La imagen de Cobre y ella en la cama, volvió a su cabeza como una diapositiva. Esta vez su memoria retrocedió un poco más y recordó con que intensidad le había abrazado la noche anterior, cuando se reencontró con él después de una semana sin verse. Nada más abrirle la puerta, Helena se lanzó a sus brazos. Le besó y acarició su pelo que tanto le gustaba y aunque luchaba contra ello, mientras le miraba fijamente a sus ojos verde pardo, no pudo evitar que las palabras “te quiero tanto» le vinieran a la mente, pero sabía que no se las podía decir. Así que entró en su casa y de ahí se fueron a la habitación. El olor de él estaba por todas partes. Con los ojos cerrados, inhaló para impregnarse de él.
Después de unas horas de intensa actividad sexual, Helena abrazó a Cobre rebosante de una extraña euforia y él la cogió de la mano. Helena fue feliz por unos minutos. Pero Cobre pronto se despegó de ella.
Las muestras de cariño se habían acabado por aquella noche. Él pronto se quedó dormido y ella se quedó pensando que ojalá al día siguiente la despertara con un beso. Después de poco rato, Helena se durmió.
Por la mañana bien temprano el ruido de los vecinos despertó a Cobre, que en la oscuridad buscaba sus tapones para los oídos, pero no los encontró. Helena también se despertó y esperó a ver si él se levantaba directamente o se acercaba a ella. Entonces fue cuando la besó en la espalda y se tumbó boca abajo y le pidió que no se marchara y ella se llenó de regocijo. Luego la invadió la tristeza porque sabía que antes o después sus encuentros con Cobre se acabarían para siempre.
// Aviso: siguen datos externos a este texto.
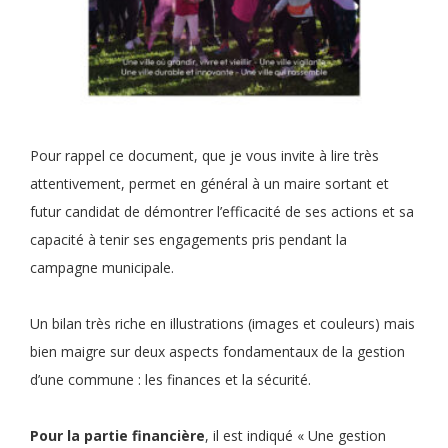
Pour rappel ce document, que je vous invite à lire très
attentivement, permet en général à un maire sortant et
futur candidat de démontrer l’efficacité de ses actions et sa
capacité à tenir ses engagements pris pendant la
campagne municipale.
Un bilan très riche en illustrations (images et couleurs) mais
bien maigre sur deux aspects fondamentaux de la gestion
d’une commune : les finances et la sécurité.
Pour la partie financière
, il est indiqué « Une gestion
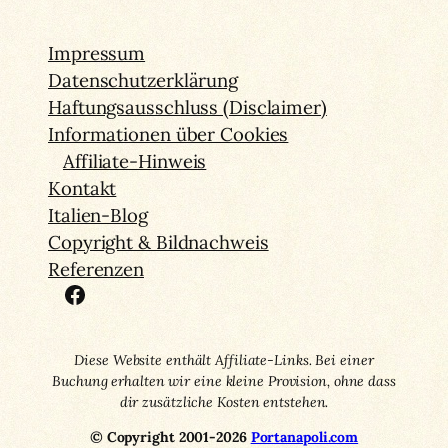
Impressum
Datenschutzerklärung
Haftungsausschluss (Disclaimer)
Informationen über Cookies
Affiliate-Hinweis
Kontakt
Italien-Blog
Copyright & Bildnachweis
Referenzen
Facebook
Diese Website enthält Affiliate-Links. Bei einer
Buchung erhalten wir eine kleine Provision, ohne dass
dir zusätzliche Kosten entstehen.
© Copyright 2001-2026
Portanapoli.com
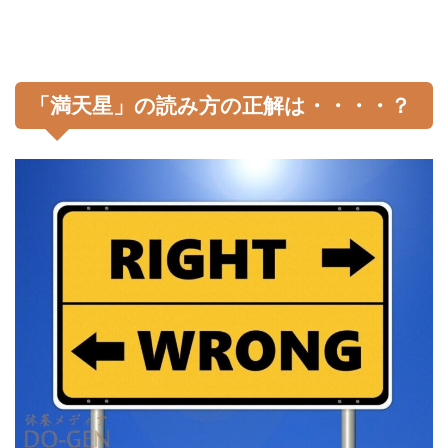
「満天星」の読み方の正解は・・・・？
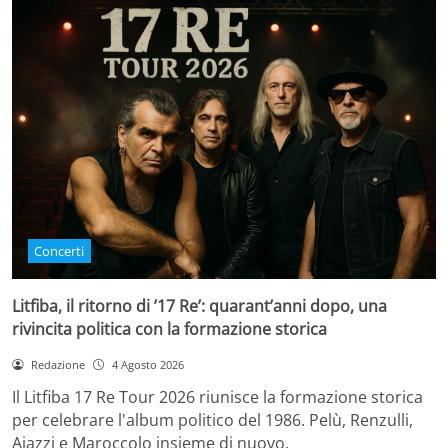
Concerti
Litfiba, il ritorno di ’17 Re’: quarant’anni dopo, una
rivincita politica con la formazione storica
Redazione
4 Agosto 2026
Il Litfiba 17 Re Tour 2026 riunisce la formazione storica
per celebrare l'album politico del 1986. Pelù, Renzulli,
Aiazzi e Maroccolo insieme di nuovo.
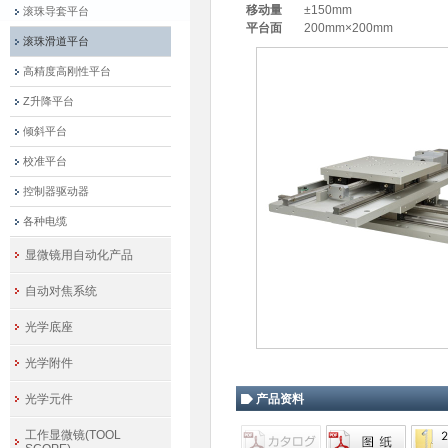
移动量
±150mm
滚珠导套平台
平台面
200mm×200mm
滚珠滑道平台
高精度高刚性平台
Z升降平台
倾斜平台
校准平台
控制器驱动器
各种电缆
显微镜用自动化产品
自动对焦系统
光学底座
光学附件
光学元件
产品资料
工作显微镜(TOOL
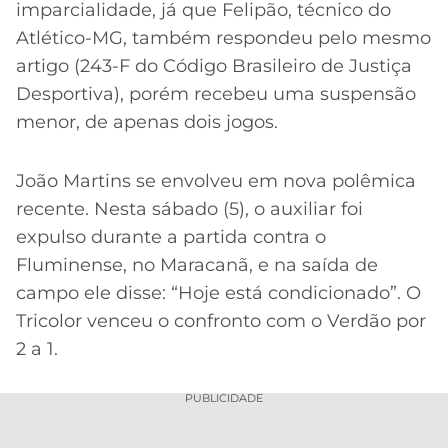
imparcialidade, já que Felipão, técnico do
Atlético-MG, também respondeu pelo mesmo
artigo (243-F do Código Brasileiro de Justiça
Desportiva), porém recebeu uma suspensão
menor, de apenas dois jogos.
João Martins se envolveu em nova polêmica
recente. Nesta sábado (5), o auxiliar foi
expulso durante a partida contra o
Fluminense, no Maracanã, e na saída de
campo ele disse: “Hoje está condicionado”. O
Tricolor venceu o confronto com o Verdão por
2 a 1.
PUBLICIDADE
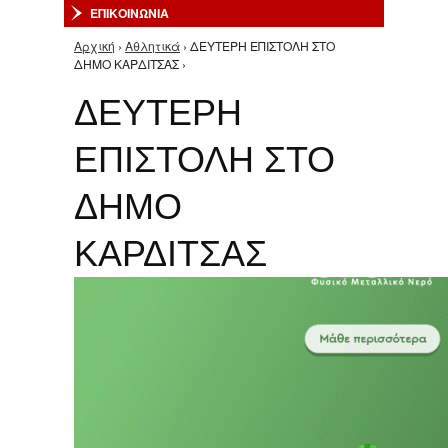
ΕΠΙΚΟΙΝΩΝΙΑ
Αρχική
›
Αθλητικά
› ΔΕΥΤΕΡΗ ΕΠΙΣΤΟΛΗ ΣΤΟ
Είστε εδώ
ΔΗΜΟ ΚΑΡΔΙΤΣΑΣ ›
ΔΕΥΤΕΡΗ
ΕΠΙΣΤΟΛΗ ΣΤΟ
ΔΗΜΟ
ΚΑΡΔΙΤΣΑΣ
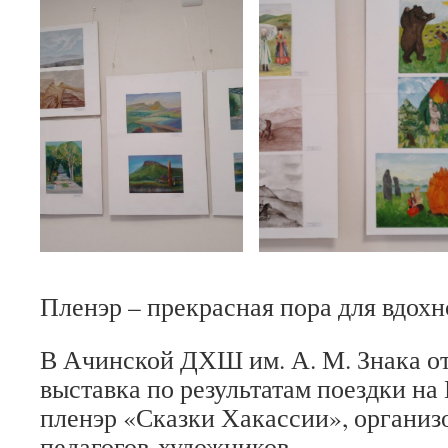
Пленэр – прекрасная пора для вдохн
В Ачинской ДХШ им. А. М. Знака о
выставка по результатам поездки н
пленэр «Сказки Хакассии», органи
педагогов-художников.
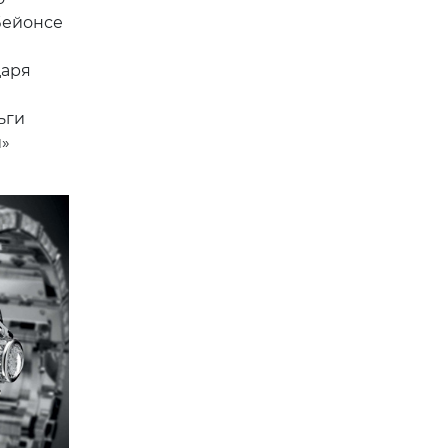
Бейонсе
даря
ьги
и»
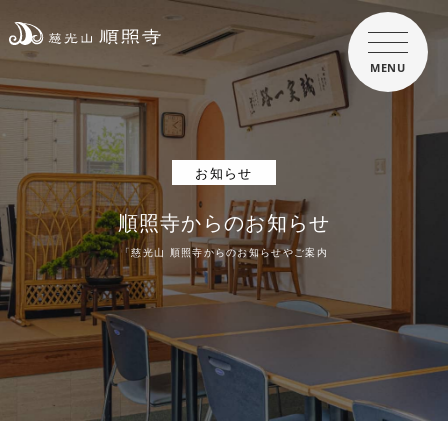
MENU
お知らせ
順照寺からのお知らせ
「慈光山 順照寺からのお知らせやご案内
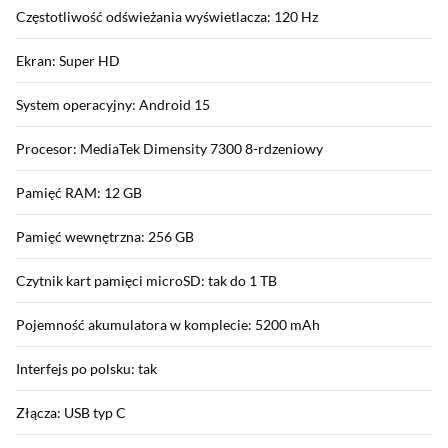
Częstotliwość odświeżania wyświetlacza: 120 Hz
Ekran: Super HD
System operacyjny: Android 15
Procesor: MediaTek Dimensity 7300 8-rdzeniowy
Pamięć RAM: 12 GB
Pamięć wewnętrzna: 256 GB
Czytnik kart pamięci microSD: tak do 1 TB
Pojemność akumulatora w komplecie: 5200 mAh
Interfejs po polsku: tak
Złącza: USB typ C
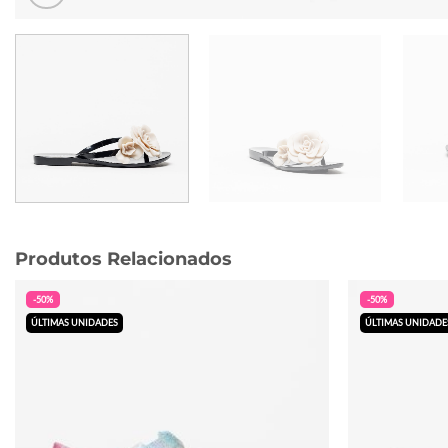
Produtos Relacionados
-50%
-50%
ÚLTIMAS UNIDADES
ÚLTIMAS UNIDADE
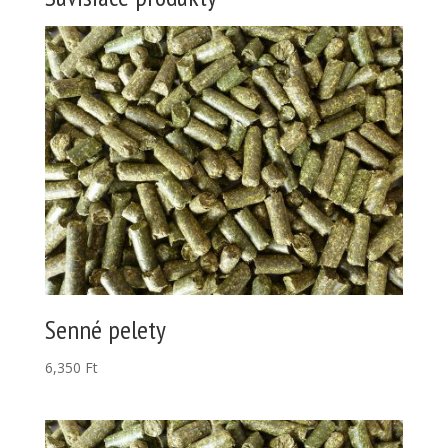
Senné pelety
6,350
Ft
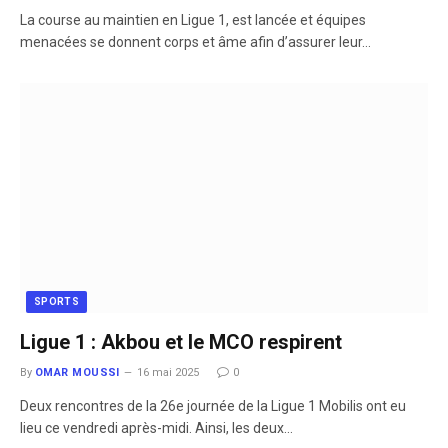
La course au maintien en Ligue 1, est lancée et équipes
menacées se donnent corps et âme afin d’assurer leur…
SPORTS
Ligue 1 : Akbou et le MCO respirent
By
OMAR MOUSSI
16 mai 2025
0
Deux rencontres de la 26e journée de la Ligue 1 Mobilis ont eu
lieu ce vendredi après-midi. Ainsi, les deux…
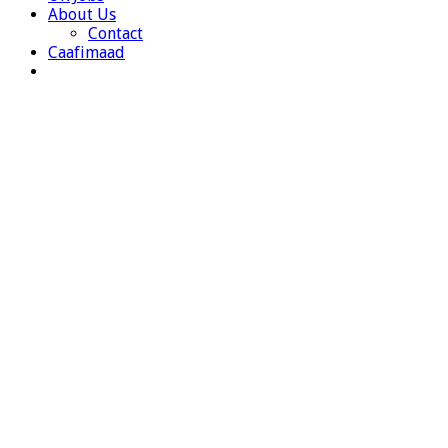
About Us
Contact
Caafimaad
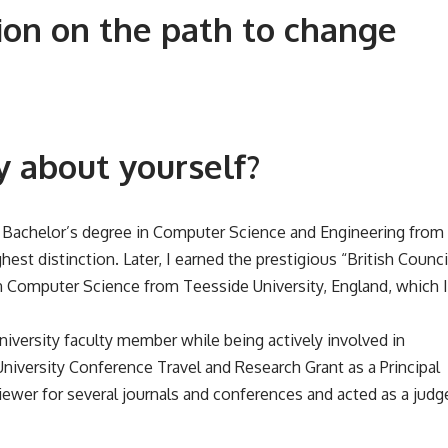
ion on the path to change
y about yourself?
 Bachelor’s degree in Computer Science and Engineering from
est distinction. Later, I earned the prestigious “British Counci
 Computer Science from Teesside University, England, which I
university faculty member while being actively involved in
University Conference Travel and Research Grant as a Principal
eviewer for several journals and conferences and acted as a judg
Ahora Helena tumbada en la arena bajo el sol, ya no sonreía. De repente, sobresaltada, abrió los ojos y se incorporó. Pues el viento le trajo el peculiar aroma entre coco y bebé lactante de Cobre. Le pareció como si alguien le gastara una broma cruel. Llegó a oír al viento que le susurraba al oído -“Nota su ausencia…”
Helena frunció el ceño entristecida y volvió a tumbarse con resignación. Volvió a cerrar los ojos y recordó las palabras que continuamente se repetían en ese libro que tanto les había gustado a los dos: La Insoportable Levedad Del Ser. Es muss sein…- pensó para sus adentros – y es que tiene que ser…-se dijo en voz alta.